Steve,
One of the issues with ausearch's checkpoint code is how to recover from
failures. A classic failure is to perform a checkpoint on a busy system
and then delay too long before running the next invocation of ausearch
and as a result of the delay, the checkpointed event cannot be found in
the files in /var/log/audit. There are other failures, such as re-use of
inodes etc.
For those of you who haven't noted the ausearch --checkpoint change, it
basically records the details of the last complete audit event it
processed or printed in a checkpoint file. It records not only the event
time, but also the event node, serial, type and the file device and
inode. Thus, when you next invoke ausearch with this option, the next
event to process is the next complete event since the one recorded.
Should an error occur when attempting to find the next complete event to
process, ausearch will exit. At this point, I believe the best recovery
action is to extract only the event time from the checkpoint file and
ask for all complete events after that time (i.e. as opposed to the
usual action of comparing time, event id, type, log file details etc).

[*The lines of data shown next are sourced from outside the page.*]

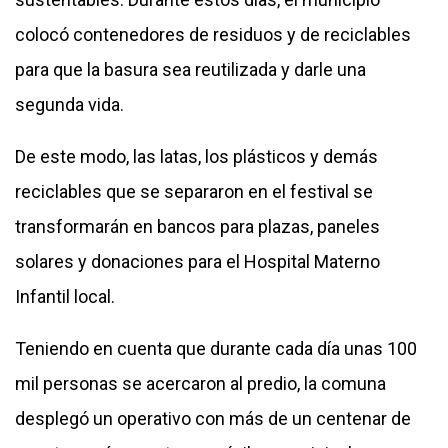
colocó contenedores de residuos y de reciclables
para que la basura sea reutilizada y darle una
segunda vida.
De este modo, las latas, los plásticos y demás
reciclables que se separaron en el festival se
transformarán en bancos para plazas, paneles
solares y donaciones para el Hospital Materno
Infantil local.
Teniendo en cuenta que durante cada día unas 100
mil personas se acercaron al predio, la comuna
desplegó un operativo con más de un centenar de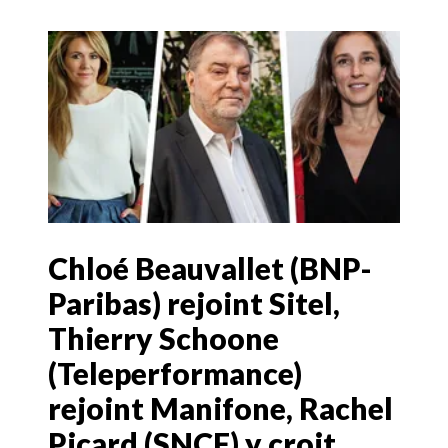
Chloé Beauvallet (BNP-
Paribas) rejoint Sitel,
Thierry Schoone
(Teleperformance)
rejoint Manifone, Rachel
Picard (SNCF) y croit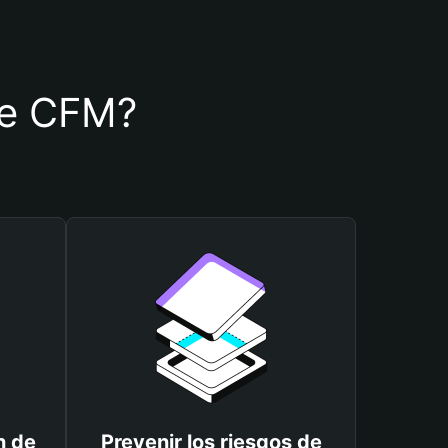
 de CFM?
n de
Prevenir los riesgos de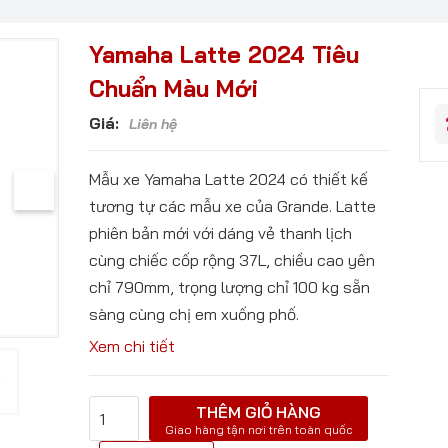
Yamaha Latte 2024 Tiêu
Chuẩn Màu Mới
Giá:
Liên hệ
Mẫu xe Yamaha Latte 2024 có thiết kế
tương tự các mẫu xe của Grande. Latte
phiên bản mới với dáng vẻ thanh lịch
cùng chiếc cốp rộng 37L, chiều cao yên
chỉ 790mm, trọng lượng chỉ 100 kg sẵn
sàng cùng chị em xuống phố.
Xem chi tiết
THÊM GIỎ HÀNG
Giao hàng tận nơi trên toàn quốc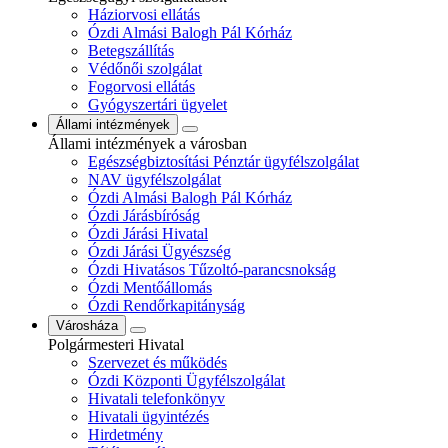
Háziorvosi ellátás
Ózdi Almási Balogh Pál Kórház
Betegszállítás
Védőnői szolgálat
Fogorvosi ellátás
Gyógyszertári ügyelet
Állami intézmények
Állami intézmények a városban
Egészségbiztosítási Pénztár ügyfélszolgálat
NAV ügyfélszolgálat
Ózdi Almási Balogh Pál Kórház
Ózdi Járásbíróság
Ózdi Járási Hivatal
Ózdi Járási Ügyészség
Ózdi Hivatásos Tűzoltó-parancsnokság
Ózdi Mentőállomás
Ózdi Rendőrkapitányság
Városháza
Polgármesteri Hivatal
Szervezet és működés
Ózdi Központi Ügyfélszolgálat
Hivatali telefonkönyv
Hivatali ügyintézés
Hirdetmény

There are at last two solutions:
a. We can patch ausearch to take a --checkpoint-time-only flag which
means ausearch will look for all events since the time in the checkpoint
file. This provides the best granularity in time as it goes down to
msecs.
b. We extract the timestamp from the checkpoint file, convert it to a
date and time and use ausearch's --start option to find all events since
the time in the checkpoint file.
The first provides greater granularity in time as it goes to msecs.
Steve,
I can provide a patch. Do you want it?
Rgds
Burn